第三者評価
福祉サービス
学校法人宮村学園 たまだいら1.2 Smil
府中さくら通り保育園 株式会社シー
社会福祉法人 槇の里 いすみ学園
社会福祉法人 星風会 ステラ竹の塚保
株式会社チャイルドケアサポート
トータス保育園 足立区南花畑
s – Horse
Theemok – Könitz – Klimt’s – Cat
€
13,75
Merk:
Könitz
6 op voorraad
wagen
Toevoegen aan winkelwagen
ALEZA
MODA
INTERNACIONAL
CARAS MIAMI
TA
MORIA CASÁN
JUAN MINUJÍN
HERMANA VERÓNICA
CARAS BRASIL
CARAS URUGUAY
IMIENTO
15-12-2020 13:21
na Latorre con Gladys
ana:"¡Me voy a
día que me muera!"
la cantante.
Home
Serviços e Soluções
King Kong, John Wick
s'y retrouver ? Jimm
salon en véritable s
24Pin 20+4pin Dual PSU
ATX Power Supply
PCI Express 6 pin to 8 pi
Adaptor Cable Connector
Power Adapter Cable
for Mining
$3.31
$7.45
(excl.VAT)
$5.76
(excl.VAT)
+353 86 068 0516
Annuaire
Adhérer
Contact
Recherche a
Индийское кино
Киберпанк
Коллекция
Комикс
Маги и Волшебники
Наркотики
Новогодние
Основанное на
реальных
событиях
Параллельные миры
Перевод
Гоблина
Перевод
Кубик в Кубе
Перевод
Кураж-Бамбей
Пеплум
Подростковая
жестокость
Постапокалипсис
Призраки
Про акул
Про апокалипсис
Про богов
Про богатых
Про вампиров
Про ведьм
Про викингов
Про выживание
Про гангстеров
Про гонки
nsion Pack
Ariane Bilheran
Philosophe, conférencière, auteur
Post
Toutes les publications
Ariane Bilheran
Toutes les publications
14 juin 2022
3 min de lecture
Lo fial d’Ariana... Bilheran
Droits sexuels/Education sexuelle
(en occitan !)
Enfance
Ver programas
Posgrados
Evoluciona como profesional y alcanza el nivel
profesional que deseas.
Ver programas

+ + + + +

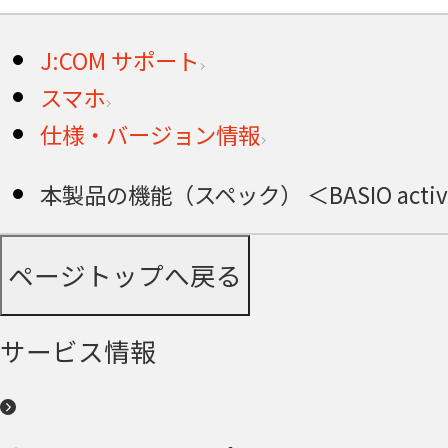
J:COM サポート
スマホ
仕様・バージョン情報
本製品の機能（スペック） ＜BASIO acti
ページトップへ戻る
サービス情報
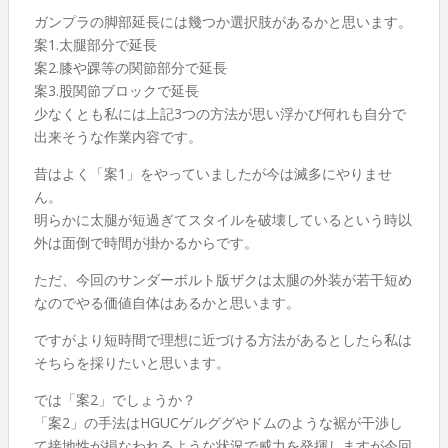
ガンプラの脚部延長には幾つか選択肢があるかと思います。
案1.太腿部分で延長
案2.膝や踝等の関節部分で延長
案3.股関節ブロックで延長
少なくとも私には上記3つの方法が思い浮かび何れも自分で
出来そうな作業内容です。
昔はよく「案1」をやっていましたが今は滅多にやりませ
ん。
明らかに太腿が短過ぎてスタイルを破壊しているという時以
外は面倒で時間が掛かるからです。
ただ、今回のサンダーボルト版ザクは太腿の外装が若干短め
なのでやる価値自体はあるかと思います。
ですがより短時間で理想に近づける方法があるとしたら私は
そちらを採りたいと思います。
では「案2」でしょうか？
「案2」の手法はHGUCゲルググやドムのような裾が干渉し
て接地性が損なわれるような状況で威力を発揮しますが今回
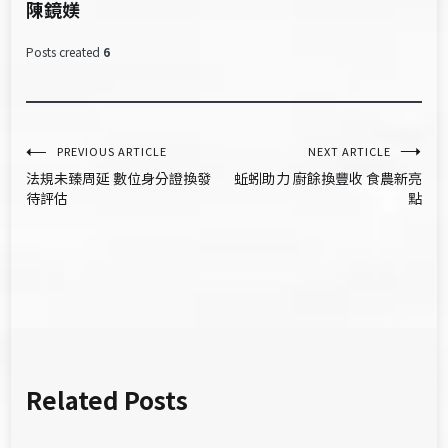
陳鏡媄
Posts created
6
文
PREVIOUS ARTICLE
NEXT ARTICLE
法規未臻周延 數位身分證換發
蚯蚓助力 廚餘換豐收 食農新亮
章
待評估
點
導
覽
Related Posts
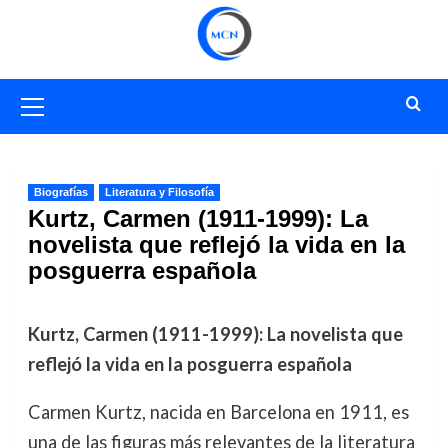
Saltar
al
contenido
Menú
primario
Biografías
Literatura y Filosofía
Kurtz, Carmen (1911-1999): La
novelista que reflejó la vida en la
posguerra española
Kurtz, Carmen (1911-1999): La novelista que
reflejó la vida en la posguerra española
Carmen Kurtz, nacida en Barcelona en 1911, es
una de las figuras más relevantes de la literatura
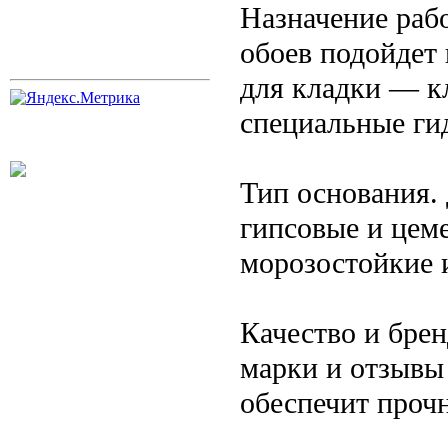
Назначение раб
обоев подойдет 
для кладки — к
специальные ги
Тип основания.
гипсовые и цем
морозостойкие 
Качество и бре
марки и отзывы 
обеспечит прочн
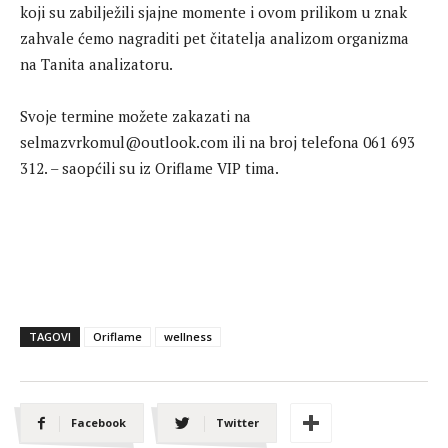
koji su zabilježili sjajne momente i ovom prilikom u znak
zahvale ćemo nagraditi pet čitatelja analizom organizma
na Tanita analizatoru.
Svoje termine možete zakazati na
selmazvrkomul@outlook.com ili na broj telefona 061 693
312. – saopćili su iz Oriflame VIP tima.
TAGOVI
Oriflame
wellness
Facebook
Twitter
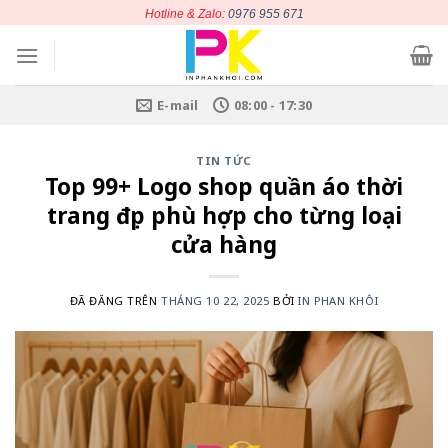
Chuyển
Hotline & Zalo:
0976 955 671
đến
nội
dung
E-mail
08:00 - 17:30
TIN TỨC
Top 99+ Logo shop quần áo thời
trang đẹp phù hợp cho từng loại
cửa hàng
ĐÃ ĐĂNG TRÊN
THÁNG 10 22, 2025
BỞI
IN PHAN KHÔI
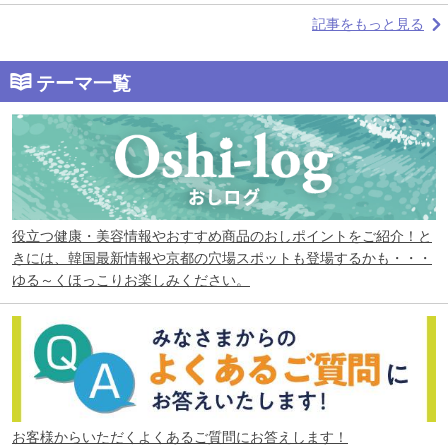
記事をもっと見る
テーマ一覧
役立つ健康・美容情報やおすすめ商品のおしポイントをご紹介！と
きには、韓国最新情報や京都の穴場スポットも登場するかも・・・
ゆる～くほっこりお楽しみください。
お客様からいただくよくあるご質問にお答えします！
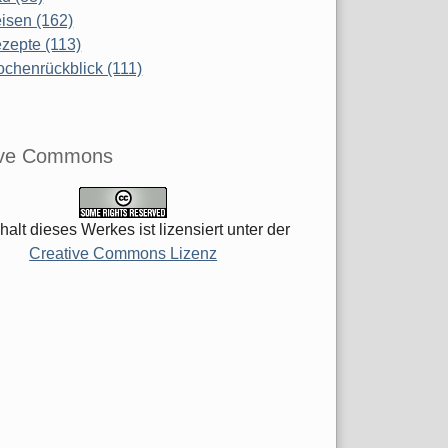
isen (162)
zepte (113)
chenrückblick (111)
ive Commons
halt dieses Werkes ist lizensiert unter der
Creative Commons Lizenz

+ + + + +

## Problem statement
Lines wanted from the entries above: the one with "специальные ги", the one with "役立つ健康・美容情報やおすすめ商品のおしポイントをご紹介！と", and all lines between. Please copy them exactly, without the pictures and without anything else.

## Exercise result
специальные ги
Тип основания.
гипсовые и цем
морозостойкие 
Качество и бре
марки и отзывы 
обеспечит прочн
koji su zabilježili sjajne momente i ovom prilikom u znak
zahvale ćemo nagraditi pet čitatelja analizom organizma
na Tanita analizatoru.
Svoje termine možete zakazati na
selmazvrkomul@outlook.com ili na broj telefona 061 693
312. – saopćili su iz Oriflame VIP tima.
TAGOVI
Oriflame
wellness
Facebook
Twitter
Chuyển
Hotline & Zalo:
0976 955 671
đến
nội
dung
E-mail
08:00 - 17:30
TIN TỨC
Top 99+ Logo shop quần áo thời
trang đẹp phù hợp cho từng loại
cửa hàng
ĐÃ ĐĂNG TRÊN
THÁNG 10 22, 2025
BỞI
IN PHAN KHÔI
記事をもっと見る
テーマ一覧
役立つ健康・美容情報やおすすめ商品のおしポイントをご紹介！と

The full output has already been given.